We conducted a prospective observational real-world cohort study at the Center for Alzheimer’s and Related Diseases of IRCCS Ospedale San Raffaele (Milan, Italy). Twenty-nine treatment courses were administered in patients with early symptomatic AD (lecanemab, n = 9; donanemab, n = 20) under European Medicines Agency–aligned safety monitoring and risk-mitigation protocols. Given the unbalanced treatment groups, results are descriptive and not intended for direct comparison between treatments. Safety surveillance included serial magnetic resonance imaging for amyloid-related imaging abnormalities (ARIA) and systematic recording of infusion-related reactions.
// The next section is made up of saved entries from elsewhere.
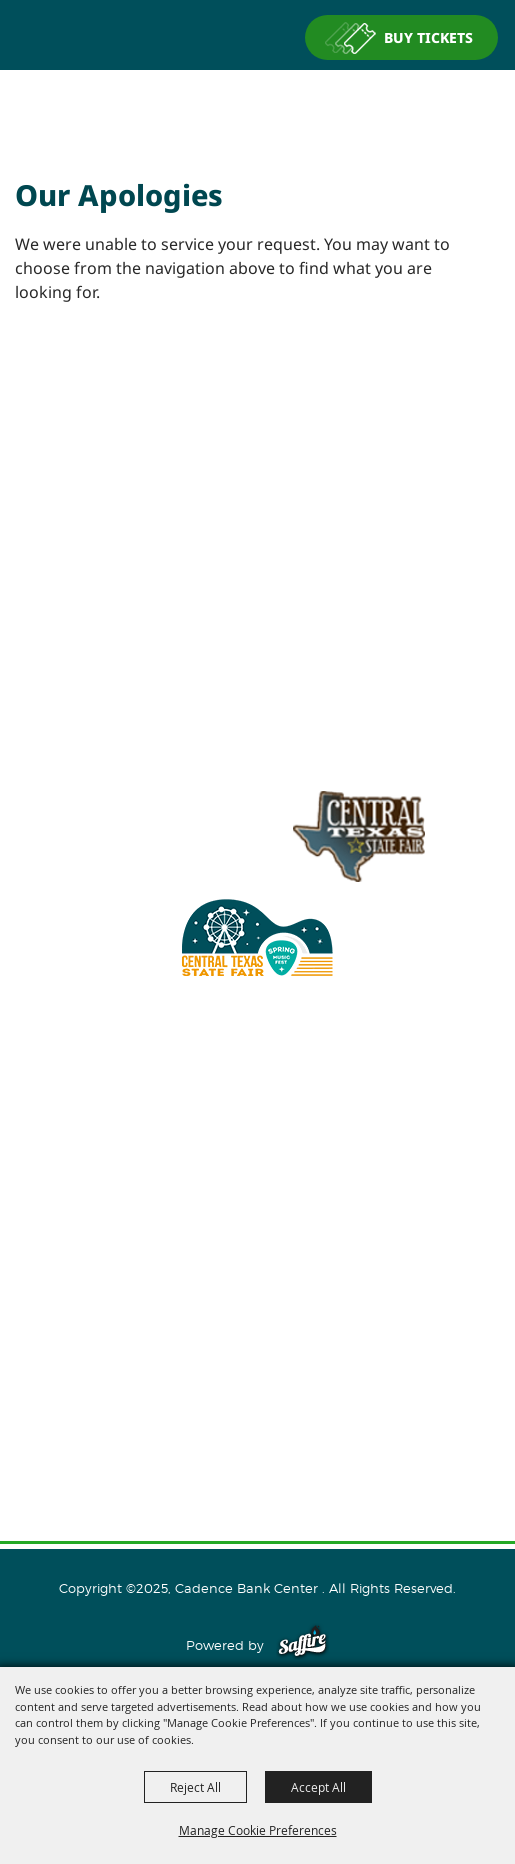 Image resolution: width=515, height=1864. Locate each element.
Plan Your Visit (257, 1304)
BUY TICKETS (428, 37)
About (258, 1208)
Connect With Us (257, 1336)
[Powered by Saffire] (302, 1645)
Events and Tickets (257, 1240)
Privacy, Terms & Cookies (258, 1432)
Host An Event (257, 1272)
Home (258, 1176)
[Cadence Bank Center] (258, 104)
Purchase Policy (258, 1464)
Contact (257, 1368)
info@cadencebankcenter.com (204, 1099)
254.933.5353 (370, 1099)
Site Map (258, 1400)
Biological monitoring included amyloid positron emission tomography with Centiloid quantification and plasma biomarkers (phosphorylated tau 181 and 217, glial fibrillary acidic protein, neurofilament light chain, and amyloid-β 42/40 ratio) at baseline and follow-up. Baseline comparisons and longitudinal changes were assessed using appropriate parametric or nonparametric statistical methods.

Results

ARIA were infrequent. In donanemab-treated patients, mildly symptomatic ARIA-E occurred in 10% (2/20) and asymptomatic ARIA-H in 15% (3/20). In lecanemab-treated patients, asymptomatic ARIA-H occurred in 11% (1/9). Infusion-related reactions occurred in 21% (6/29) of treatment courses and were manageable with standardized premedication. Among 11 patients with six-month follow-up, amyloid burden decreased significantly (mean change − 52.4 Centiloids), and 75% of donanemab-treated patients (6/8) and 0% of lecanemab-treated patients reached amyloid positron emission tomography negativity (< 11CL). Plasma phosphorylated tau 181 and glial fibrillary acidic protein showed directional declines, consistent with expected biomarker trajectories under anti-amyloid therapy, while cognitive measures showed no significant change.

Conclusions

In a structured multidisciplinary framework, lecanemab and donanemab were feasibly implemented with a preliminary favorable early safety profile, substantial amyloid reduction, and measurable plasma biomarker changes in routine practice. This experience supports the feasibility of structured real-world pathways for deployment and monitoring of disease-modifying therapies in European memory clinics, within the limitations of a small cohort and short follow-up.